BUILDKERNEL NO_MODULES=YES TESTS
This set of tests is using a buildkernel without modules, which has
much greater compiler concurrency verses a buildworld tests since
the make can keep N gcc's running most the time.
137.95 real 277.44 user 155.28 sys monster -j4 (prepatch)
143.44 real 276.47 user 126.79 sys monster -j4 (patch)
122.24 real 281.13 user 97.74 sys monster -j4 (commit)
127.16 real 274.20 user 108.37 sys monster -j4 (commit 3)
89.61 real 196.30 user 59.04 sys test29 -j4 (patch)
86.55 real 195.14 user 49.52 sys test29 -j4 (commit)
93.77 real 195.94 user 67.68 sys test29 -j4 (commit 3)
167.62 real 360.44 user 4148.45 sys monster -j48 (prepatch)
110.26 real 362.93 user 1281.41 sys monster -j48 (patch)
101.68 real 380.67 user 1864.92 sys monster -j48 (commit 1)
59.66 real 349.45 user 208.59 sys monster -j48 (commit 3)<<<
96.37 real 209.52 user 63.77 sys test29 -j48 (patch)
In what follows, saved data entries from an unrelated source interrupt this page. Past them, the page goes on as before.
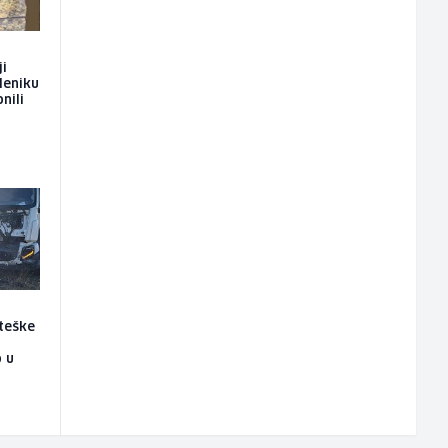
ji
leniku
nili
 teške
 u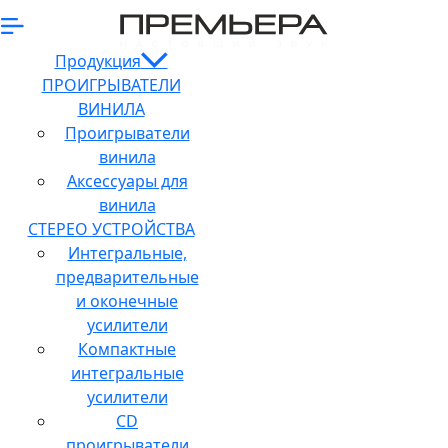
Продукция
ПРОИГРЫВАТЕЛИ
ВИНИЛА
Проигрыватели
винила
Аксессуары для
винила
СТЕРЕО УСТРОЙСТВА
Интегральные,
предварительные
и оконечные
усилители
Компактные
интегральные
усилители
CD
проигрыватели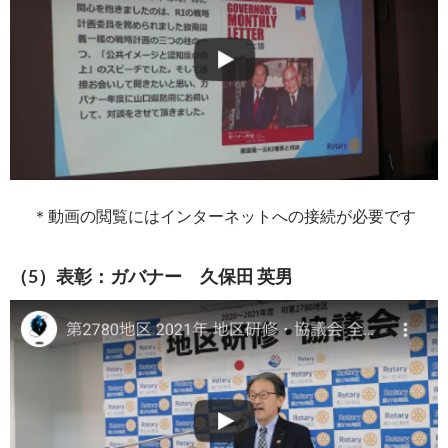
＊動画の閲覧にはインターネットへの接続が必要です
（5）表彰：ガバナー 久保田 英男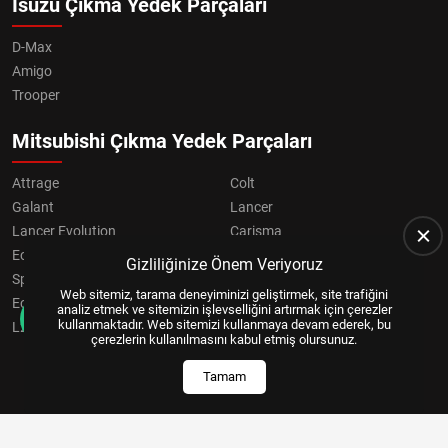
Isuzu Çıkma Yedek Parçaları
D-Max
Amigo
Trooper
Mitsubishi Çıkma Yedek Parçaları
Attrage
Colt
Galant
Lancer
Lancer Evolution
Carisma
Eclipse
Grandis
Gizliliğinize Önem Veriyoruz
Space Star
ASX
Web sitemiz, tarama deneyiminizi geliştirmek, site trafiğini
Eclipse Cross
OUTLANDER
analiz etmek ve sitemizin işlevselliğini artırmak için çerezler
kullanmaktadır. Web sitemizi kullanmaya devam ederek, bu
L200
Pajero
çerezlerin kullanılmasını kabul etmiş olursunuz.
Tamam
Copyright © 2024, All Right Reserved
US YAZILIM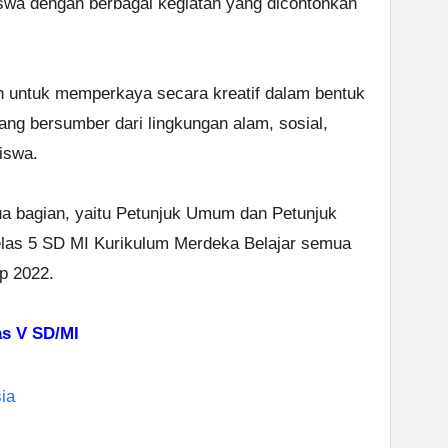
iswa dengan berbagai kegiatan yang dicontohkan
n untuk memperkaya secara kreatif dalam bentuk
yang bersumber dari lingkungan alam, sosial,
iswa.
ua bagian, yaitu Petunjuk Umum dan Petunjuk
las 5 SD MI Kurikulum Merdeka Belajar semua
ap 2022.
 V SD/MI
ia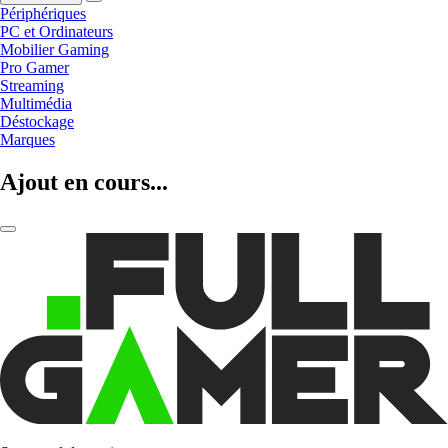
Périphériques
PC et Ordinateurs
Mobilier Gaming
Pro Gamer
Streaming
Multimédia
Déstockage
Marques
Ajout en cours...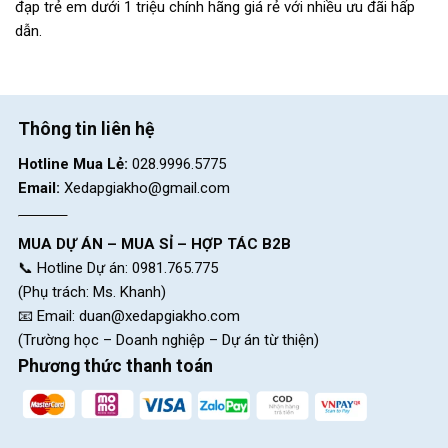
đạp trẻ em dưới 1 triệu chính hãng giá rẻ với nhiều ưu đãi hấp
dẫn.
Thông tin liên hệ
Hotline Mua Lẻ:
028.9996.5775
Email:
Xedapgiakho@gmail.com
MUA DỰ ÁN – MUA SỈ – HỢP TÁC B2B
📞 Hotline Dự án: 0981.765.775
(Phụ trách: Ms. Khanh)
📧 Email:
duan@xedapgiakho.com
(Trường học – Doanh nghiệp – Dự án từ thiện)
Phương thức thanh toán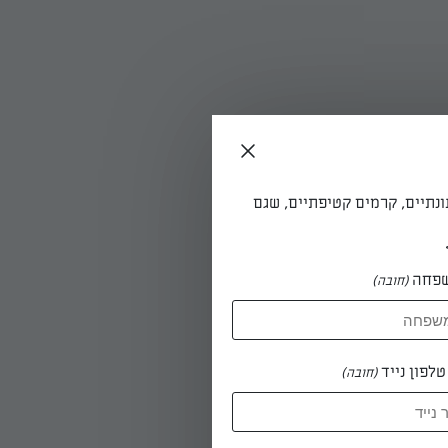
ונתיים, קרמים קטיפתיים, שגם
פחה
(חובה)
לפון נייד
(חובה)
ת אפייה או
יצית קלילה
ש לכם מזל.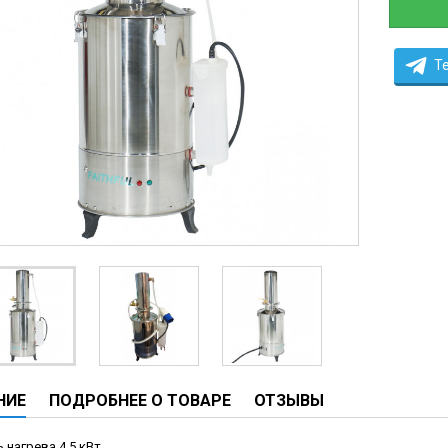
ческие системы
ие анализаторы
T
ы
 новорожденных
ы и вошеры
нта
ые и инфузионные
ы
аппараты
овати
НИЕ
ПОДРОБНЕЕ О ТОВАРЕ
ОТЗЫВЫ
графы
лографы
нагрева 4,5 кВт.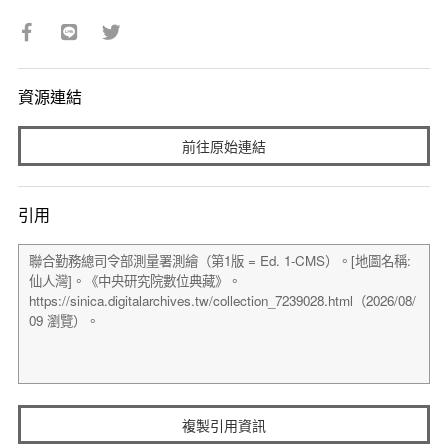
資源連結
前往原始連結
引用
複製引用資訊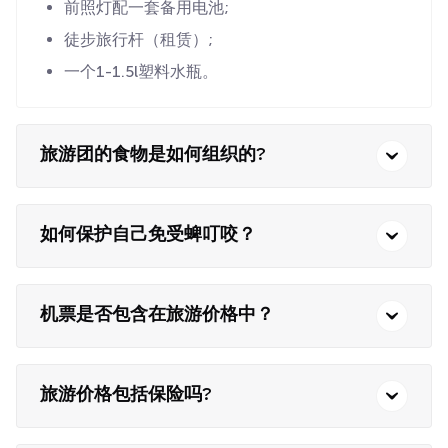
前照灯配一套备用电池;
徒步旅行杆（租赁）;
一个1-1.5l塑料水瓶。
旅游团的食物是如何组织的?
如何保护自己免受蜱叮咬？
机票是否包含在旅游价格中？
旅游价格包括保险吗?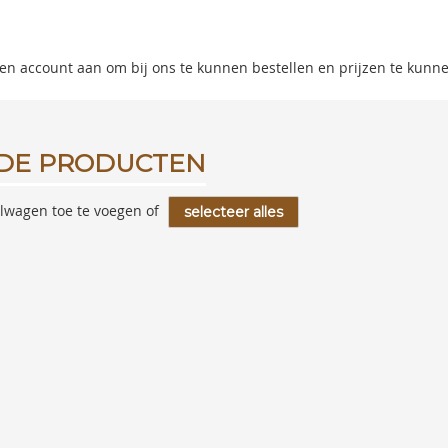
 een account aan om bij ons te kunnen bestellen en prijzen te kunn
DE PRODUCTEN
lwagen toe te voegen of
selecteer alles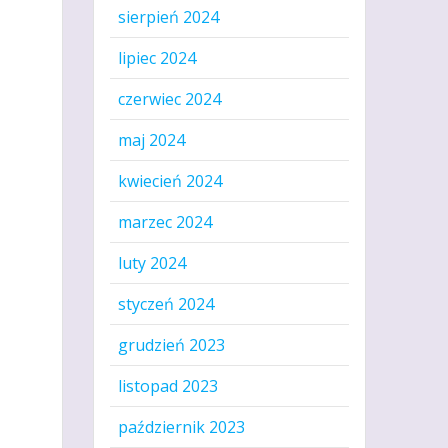
sierpień 2024
lipiec 2024
czerwiec 2024
maj 2024
kwiecień 2024
marzec 2024
luty 2024
styczeń 2024
grudzień 2023
listopad 2023
październik 2023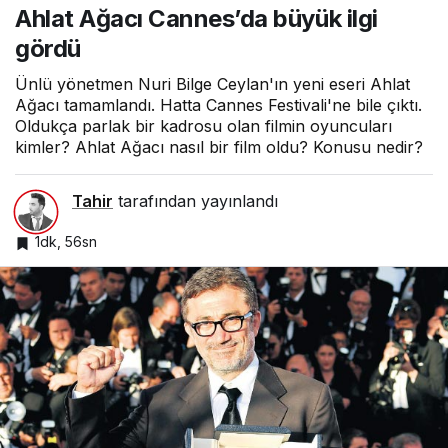
Ahlat Ağacı Cannes’da büyük ilgi
ilgi gördü
gördü
Ünlü yönetmen Nuri Bilge Ceylan'ın yeni eseri Ahlat
Ağacı tamamlandı. Hatta Cannes Festivali'ne bile çıktı.
Oldukça parlak bir kadrosu olan filmin oyuncuları
kimler? Ahlat Ağacı nasıl bir film oldu? Konusu nedir?
Tahir
tarafından yayınlandı
1dk, 56sn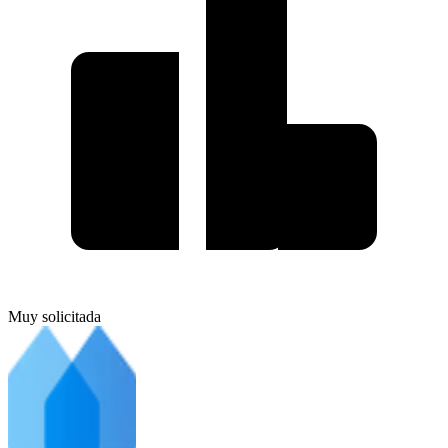
Muy solicitada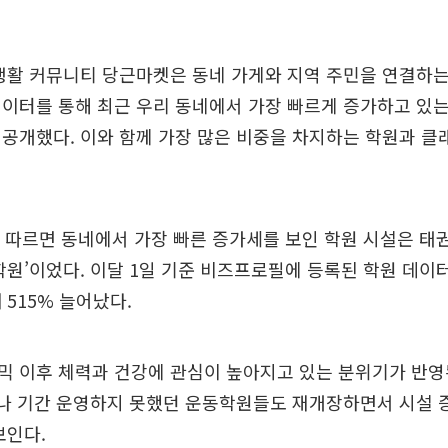
생활 커뮤니티 당근마켓은 동네 가게와 지역 주민을 연결하는
이터를 통해 최근 우리 동네에서 가장 빠르게 증가하고 있는
공개했다. 이와 함께 가장 많은 비중을 차지하는 학원과 클
 따르면 동네에서 가장 빠른 증가세를 보인 학원 시설은 태권
학원’이었다. 이달 1일 기준 비즈프로필에 등록된 학원 데이터
 515% 늘어났다.
믹 이후 체력과 건강에 관심이 높아지고 있는 분위기가 반영
로나 기간 운영하지 못했던 운동학원들도 재개장하면서 시설
보인다.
85.72 real 196.93 user 52.08 sys test29 -j48 (commit 1)
90.01 real 196.91 user 70.32 sys test29 -j48 (commit 3)
Kernel build results are as expected for the most part. -j 48 build
times on the many-cores monster are GREATLY improved, from 101 seconds
to 59.66 seconds (and down from 167 seconds before this work began).
That's a +181% improvement, almost 3x faster.
The -j 4 build and the quad-core test29 build were not expected to show
any improvement since there isn't really any spinlock contention with
only 4 cores. There was a slight nerf on test28 (the quad-core box) but
that might be related to some of the lwkt_yield()s added and not so
much the PQ_INACTIVE/PQ_ACTIVE vm_page_queues changes.